What the exercise asks
Under this line is a listing; return exactly the lines starting at the one with "rumput gajah besar dikarenakan membuatnya" and running down to the one with "Zustimmung Informationen über d", and leave out its pictures.

Information given
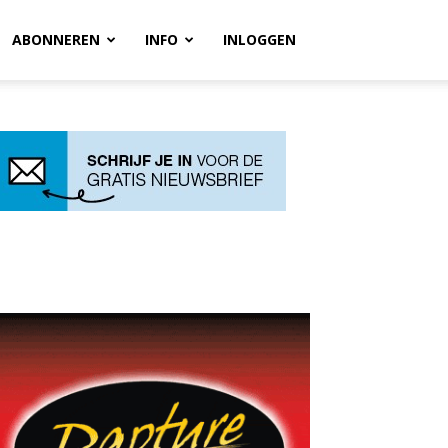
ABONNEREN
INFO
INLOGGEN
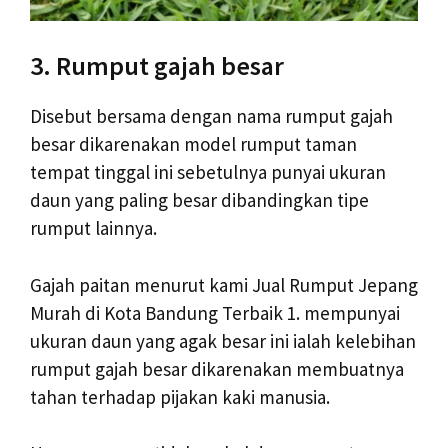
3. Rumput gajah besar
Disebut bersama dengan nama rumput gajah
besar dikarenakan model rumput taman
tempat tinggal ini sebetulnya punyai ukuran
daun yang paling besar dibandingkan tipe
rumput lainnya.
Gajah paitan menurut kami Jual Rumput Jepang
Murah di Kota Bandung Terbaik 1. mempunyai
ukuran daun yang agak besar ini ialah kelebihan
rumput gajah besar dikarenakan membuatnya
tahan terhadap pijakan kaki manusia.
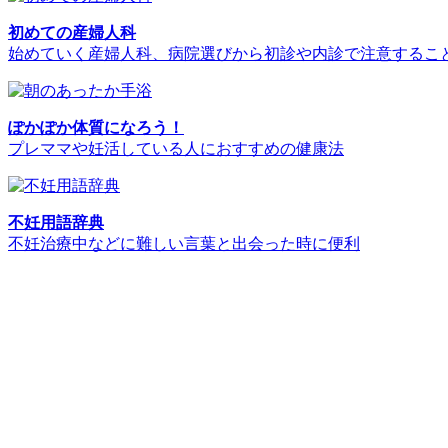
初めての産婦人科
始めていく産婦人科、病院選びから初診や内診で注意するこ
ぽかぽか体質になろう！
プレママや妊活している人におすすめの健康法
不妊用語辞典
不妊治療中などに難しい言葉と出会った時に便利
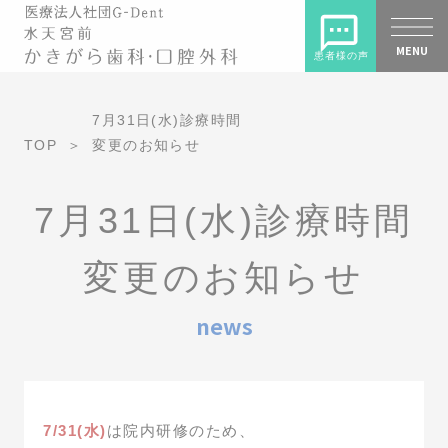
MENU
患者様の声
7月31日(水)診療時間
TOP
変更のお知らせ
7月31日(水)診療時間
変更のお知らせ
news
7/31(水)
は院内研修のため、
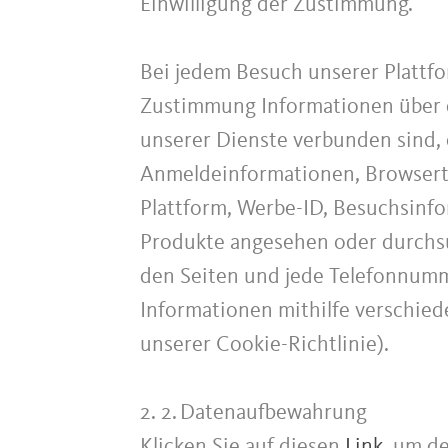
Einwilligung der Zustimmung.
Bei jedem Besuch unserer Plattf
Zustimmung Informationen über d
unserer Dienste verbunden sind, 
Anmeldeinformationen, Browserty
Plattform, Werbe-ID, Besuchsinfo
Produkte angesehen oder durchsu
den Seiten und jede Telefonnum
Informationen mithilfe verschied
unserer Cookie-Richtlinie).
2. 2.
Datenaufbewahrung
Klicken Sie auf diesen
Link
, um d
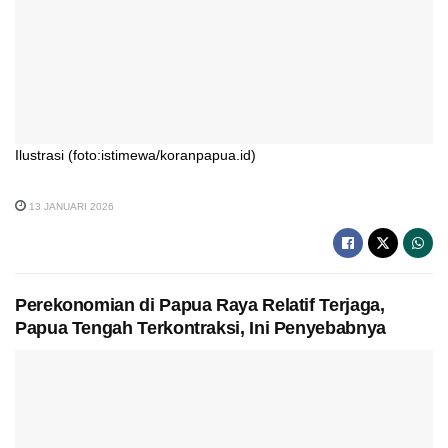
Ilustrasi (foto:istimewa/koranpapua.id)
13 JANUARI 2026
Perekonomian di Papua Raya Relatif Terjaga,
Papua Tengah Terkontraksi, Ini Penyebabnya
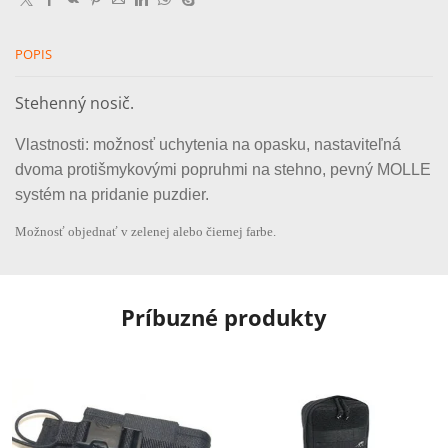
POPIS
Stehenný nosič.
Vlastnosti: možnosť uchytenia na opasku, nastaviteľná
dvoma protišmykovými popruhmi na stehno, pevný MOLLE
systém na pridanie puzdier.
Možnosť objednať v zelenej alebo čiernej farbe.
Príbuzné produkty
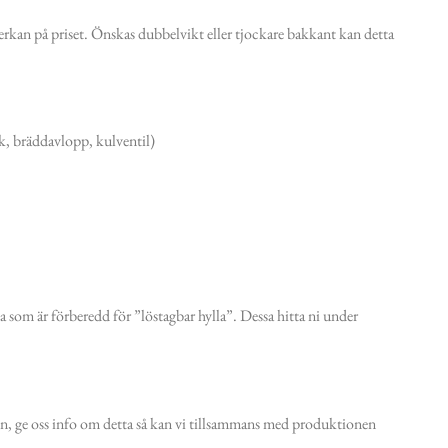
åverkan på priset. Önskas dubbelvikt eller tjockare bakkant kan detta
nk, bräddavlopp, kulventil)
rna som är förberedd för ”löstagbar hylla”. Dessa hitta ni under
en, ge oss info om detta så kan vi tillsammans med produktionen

Expected output
rumput gajah besar dikarenakan membuatnya
tahan terhadap pijakan kaki manusia.
初めての産婦人科
始めていく産婦人科、病院選びから初診や内診で注意するこ
ぽかぽか体質になろう！
プレママや妊活している人におすすめの健康法
不妊用語辞典
不妊治療中などに難しい言葉と出会った時に便利
MENU
患者様の声
7月31日(水)診療時間
TOP
変更のお知らせ
7月31日(水)診療時間
変更のお知らせ
news
7/31(水)
は院内研修のため、
Einwilligung der Zustimmung.
Bei jedem Besuch unserer Plattf
Zustimmung Informationen über d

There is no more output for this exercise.